## AIM OF THE TASK
Everything from the line holding "Segment <item>right lung" through the last line of the records should be repeated word for word, and pictures should be omitted.

## AVAILABLE RECORDS

_____

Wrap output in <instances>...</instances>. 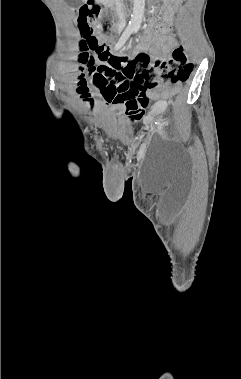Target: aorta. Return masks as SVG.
I'll use <instances>...</instances> for the list:
<instances>
[{"instance_id":"obj_1","label":"aorta","mask_w":241,"mask_h":379,"mask_svg":"<svg viewBox=\"0 0 241 379\" xmlns=\"http://www.w3.org/2000/svg\"><path fill=\"white\" fill-rule=\"evenodd\" d=\"M145 10V0H133V12L129 23L130 28L137 31L142 23Z\"/></svg>"}]
</instances>
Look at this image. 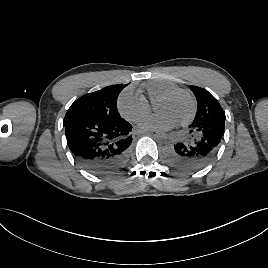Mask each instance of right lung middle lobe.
Instances as JSON below:
<instances>
[{
	"mask_svg": "<svg viewBox=\"0 0 268 268\" xmlns=\"http://www.w3.org/2000/svg\"><path fill=\"white\" fill-rule=\"evenodd\" d=\"M126 85H111L101 90L88 93L74 101L68 109L63 124L70 120L85 117L103 121L120 119L117 111V98Z\"/></svg>",
	"mask_w": 268,
	"mask_h": 268,
	"instance_id": "1",
	"label": "right lung middle lobe"
}]
</instances>
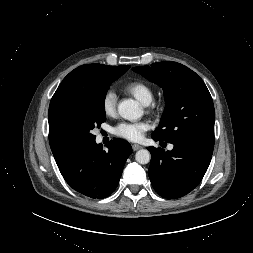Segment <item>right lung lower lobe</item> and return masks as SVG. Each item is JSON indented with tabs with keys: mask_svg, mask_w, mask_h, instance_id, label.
I'll return each instance as SVG.
<instances>
[{
	"mask_svg": "<svg viewBox=\"0 0 253 253\" xmlns=\"http://www.w3.org/2000/svg\"><path fill=\"white\" fill-rule=\"evenodd\" d=\"M131 153L127 141L114 138L108 144V151L92 140L70 146L54 158L71 188L84 196L102 199L116 189Z\"/></svg>",
	"mask_w": 253,
	"mask_h": 253,
	"instance_id": "right-lung-lower-lobe-1",
	"label": "right lung lower lobe"
}]
</instances>
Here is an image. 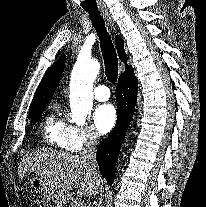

_____

## WRITTEN REPLY
Segment <item>right lung lower lobe</item> and return masks as SVG. Each item is JSON indented with tabs with keys: mask_svg, mask_w, mask_h, instance_id, label.
I'll return each instance as SVG.
<instances>
[{
	"mask_svg": "<svg viewBox=\"0 0 253 253\" xmlns=\"http://www.w3.org/2000/svg\"><path fill=\"white\" fill-rule=\"evenodd\" d=\"M131 153L127 141L114 138L108 144V151L92 140L70 146L54 158L71 188L84 196L102 199L116 189Z\"/></svg>",
	"mask_w": 253,
	"mask_h": 253,
	"instance_id": "right-lung-lower-lobe-1",
	"label": "right lung lower lobe"
}]
</instances>
Here is an image. 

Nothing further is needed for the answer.